>>

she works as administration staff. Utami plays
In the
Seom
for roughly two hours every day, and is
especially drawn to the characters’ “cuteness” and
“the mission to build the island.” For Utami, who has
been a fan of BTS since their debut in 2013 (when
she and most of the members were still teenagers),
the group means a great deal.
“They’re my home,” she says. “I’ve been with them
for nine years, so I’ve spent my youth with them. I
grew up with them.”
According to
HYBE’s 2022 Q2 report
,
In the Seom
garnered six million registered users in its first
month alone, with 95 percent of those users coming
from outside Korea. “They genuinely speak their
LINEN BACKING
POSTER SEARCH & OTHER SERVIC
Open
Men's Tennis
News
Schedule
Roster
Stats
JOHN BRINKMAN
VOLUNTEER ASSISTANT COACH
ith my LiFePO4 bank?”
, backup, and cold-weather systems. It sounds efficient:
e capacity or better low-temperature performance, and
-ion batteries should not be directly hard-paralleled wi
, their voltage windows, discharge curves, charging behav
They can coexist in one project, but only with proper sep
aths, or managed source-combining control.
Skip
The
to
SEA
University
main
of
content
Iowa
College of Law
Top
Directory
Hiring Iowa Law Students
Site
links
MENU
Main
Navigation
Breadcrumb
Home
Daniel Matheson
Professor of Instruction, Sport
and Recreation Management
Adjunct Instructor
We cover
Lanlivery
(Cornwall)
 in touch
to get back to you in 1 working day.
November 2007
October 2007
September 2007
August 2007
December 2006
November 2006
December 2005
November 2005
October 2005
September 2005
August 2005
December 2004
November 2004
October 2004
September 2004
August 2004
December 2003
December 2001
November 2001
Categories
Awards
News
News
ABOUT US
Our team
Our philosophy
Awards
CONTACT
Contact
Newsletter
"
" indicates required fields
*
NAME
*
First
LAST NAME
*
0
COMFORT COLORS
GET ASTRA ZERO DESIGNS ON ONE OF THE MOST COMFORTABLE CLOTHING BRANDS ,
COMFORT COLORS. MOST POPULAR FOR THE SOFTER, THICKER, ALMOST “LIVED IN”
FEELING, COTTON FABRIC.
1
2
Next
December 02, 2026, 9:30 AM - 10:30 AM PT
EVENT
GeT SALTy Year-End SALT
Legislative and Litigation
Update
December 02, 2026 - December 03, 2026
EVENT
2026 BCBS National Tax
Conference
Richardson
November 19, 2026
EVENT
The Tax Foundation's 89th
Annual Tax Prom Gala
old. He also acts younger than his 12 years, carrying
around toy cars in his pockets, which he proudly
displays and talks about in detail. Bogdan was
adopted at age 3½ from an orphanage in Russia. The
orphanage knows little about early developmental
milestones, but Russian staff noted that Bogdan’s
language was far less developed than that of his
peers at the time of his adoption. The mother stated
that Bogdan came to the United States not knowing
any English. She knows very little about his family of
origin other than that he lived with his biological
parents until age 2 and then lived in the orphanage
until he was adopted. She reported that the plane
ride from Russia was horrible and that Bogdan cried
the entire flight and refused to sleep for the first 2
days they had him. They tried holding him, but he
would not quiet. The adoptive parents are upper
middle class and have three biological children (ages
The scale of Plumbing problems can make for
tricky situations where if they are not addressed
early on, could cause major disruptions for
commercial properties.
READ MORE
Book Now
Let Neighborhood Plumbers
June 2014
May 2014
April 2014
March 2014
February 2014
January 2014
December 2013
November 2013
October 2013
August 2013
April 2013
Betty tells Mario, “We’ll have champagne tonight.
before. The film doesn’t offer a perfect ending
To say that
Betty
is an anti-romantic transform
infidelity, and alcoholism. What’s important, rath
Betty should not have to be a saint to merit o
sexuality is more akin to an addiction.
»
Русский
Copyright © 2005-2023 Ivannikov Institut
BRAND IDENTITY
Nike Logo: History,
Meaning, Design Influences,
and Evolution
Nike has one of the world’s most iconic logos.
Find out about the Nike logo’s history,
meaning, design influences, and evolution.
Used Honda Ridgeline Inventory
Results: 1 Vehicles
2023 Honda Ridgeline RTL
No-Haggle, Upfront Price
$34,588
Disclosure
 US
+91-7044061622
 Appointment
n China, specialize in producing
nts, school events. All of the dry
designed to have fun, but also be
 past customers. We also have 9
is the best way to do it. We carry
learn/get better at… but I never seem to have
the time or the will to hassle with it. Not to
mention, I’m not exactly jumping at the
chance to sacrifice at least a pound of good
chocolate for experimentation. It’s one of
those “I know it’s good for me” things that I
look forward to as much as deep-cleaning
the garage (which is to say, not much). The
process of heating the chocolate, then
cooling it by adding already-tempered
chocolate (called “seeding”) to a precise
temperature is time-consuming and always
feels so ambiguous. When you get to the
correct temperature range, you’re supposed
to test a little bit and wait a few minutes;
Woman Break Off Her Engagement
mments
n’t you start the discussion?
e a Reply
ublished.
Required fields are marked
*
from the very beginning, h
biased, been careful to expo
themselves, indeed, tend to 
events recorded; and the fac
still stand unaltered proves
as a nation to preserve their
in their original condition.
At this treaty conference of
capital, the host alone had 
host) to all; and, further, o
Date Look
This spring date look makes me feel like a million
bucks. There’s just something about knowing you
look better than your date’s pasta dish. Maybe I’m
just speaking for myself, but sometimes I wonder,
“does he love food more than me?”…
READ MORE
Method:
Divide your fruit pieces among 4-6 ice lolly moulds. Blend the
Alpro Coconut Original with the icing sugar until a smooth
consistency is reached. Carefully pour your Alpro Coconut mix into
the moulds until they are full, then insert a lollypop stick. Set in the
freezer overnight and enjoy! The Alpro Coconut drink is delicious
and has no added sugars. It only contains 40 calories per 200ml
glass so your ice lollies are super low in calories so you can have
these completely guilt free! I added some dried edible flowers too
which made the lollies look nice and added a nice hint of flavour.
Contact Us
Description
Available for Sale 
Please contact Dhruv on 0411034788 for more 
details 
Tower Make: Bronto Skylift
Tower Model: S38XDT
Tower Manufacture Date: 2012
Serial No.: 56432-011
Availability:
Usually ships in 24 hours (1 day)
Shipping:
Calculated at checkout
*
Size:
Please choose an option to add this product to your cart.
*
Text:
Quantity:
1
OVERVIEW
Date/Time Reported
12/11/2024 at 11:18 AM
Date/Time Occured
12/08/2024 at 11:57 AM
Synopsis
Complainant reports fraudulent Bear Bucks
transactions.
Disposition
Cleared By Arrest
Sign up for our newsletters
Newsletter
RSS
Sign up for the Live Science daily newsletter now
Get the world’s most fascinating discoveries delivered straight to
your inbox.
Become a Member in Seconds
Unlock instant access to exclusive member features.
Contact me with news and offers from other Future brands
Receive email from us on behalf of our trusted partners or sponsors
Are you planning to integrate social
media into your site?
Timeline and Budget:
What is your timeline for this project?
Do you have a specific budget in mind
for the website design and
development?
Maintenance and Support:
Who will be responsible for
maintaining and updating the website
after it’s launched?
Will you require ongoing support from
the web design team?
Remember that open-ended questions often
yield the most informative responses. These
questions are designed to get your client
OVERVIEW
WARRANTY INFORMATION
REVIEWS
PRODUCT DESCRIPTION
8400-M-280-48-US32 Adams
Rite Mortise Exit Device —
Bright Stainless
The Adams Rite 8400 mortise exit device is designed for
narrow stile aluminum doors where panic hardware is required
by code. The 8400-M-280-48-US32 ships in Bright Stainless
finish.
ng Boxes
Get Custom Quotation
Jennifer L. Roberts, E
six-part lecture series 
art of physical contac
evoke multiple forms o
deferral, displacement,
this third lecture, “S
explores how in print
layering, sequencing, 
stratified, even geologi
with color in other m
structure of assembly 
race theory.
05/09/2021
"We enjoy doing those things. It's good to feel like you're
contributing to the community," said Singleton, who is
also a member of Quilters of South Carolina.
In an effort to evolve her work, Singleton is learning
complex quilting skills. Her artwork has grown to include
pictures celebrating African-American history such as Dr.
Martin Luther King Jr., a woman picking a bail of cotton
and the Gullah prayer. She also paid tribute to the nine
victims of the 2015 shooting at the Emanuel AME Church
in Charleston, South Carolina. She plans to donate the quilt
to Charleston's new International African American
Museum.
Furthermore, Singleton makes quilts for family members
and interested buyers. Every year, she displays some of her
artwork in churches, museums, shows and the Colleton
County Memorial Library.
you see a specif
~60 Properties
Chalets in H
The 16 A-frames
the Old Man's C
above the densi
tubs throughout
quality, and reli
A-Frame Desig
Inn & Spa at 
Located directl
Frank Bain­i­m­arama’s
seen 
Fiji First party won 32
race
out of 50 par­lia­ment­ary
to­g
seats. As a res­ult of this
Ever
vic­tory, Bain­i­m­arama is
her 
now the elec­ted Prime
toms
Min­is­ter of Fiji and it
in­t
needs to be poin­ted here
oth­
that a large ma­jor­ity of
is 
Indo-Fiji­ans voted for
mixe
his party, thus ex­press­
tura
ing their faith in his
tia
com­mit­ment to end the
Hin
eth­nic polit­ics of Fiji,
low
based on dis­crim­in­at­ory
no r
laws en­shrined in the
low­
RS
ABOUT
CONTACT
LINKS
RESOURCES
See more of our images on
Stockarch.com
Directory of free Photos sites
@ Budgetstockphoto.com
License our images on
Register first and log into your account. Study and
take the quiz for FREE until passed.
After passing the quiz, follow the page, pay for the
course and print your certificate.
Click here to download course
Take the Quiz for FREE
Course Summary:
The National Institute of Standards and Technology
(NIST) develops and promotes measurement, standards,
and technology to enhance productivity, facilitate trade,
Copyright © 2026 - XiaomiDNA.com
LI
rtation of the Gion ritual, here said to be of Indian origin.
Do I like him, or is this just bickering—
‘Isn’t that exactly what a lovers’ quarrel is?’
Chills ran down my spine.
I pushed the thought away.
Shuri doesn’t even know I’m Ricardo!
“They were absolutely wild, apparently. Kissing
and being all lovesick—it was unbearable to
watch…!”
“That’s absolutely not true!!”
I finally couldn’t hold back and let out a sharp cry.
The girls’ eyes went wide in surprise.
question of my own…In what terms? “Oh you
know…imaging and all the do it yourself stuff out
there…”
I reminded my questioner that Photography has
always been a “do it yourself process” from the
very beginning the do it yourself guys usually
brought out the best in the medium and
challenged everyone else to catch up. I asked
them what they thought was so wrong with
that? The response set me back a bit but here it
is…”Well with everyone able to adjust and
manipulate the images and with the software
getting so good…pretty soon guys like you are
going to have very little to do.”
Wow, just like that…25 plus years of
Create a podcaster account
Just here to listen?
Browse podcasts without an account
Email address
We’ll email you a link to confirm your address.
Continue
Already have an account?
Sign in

<<

The task:
From the first line of the listing above to the line with "been a fan of", please transcribe each line exactly, both ends included, and nothing beyond that.

Task result:
she works as administration staff. Utami plays
In the
Seom
for roughly two hours every day, and is
especially drawn to the characters’ “cuteness” and
“the mission to build the island.” For Utami, who has
been a fan of BTS since their debut in 2013 (when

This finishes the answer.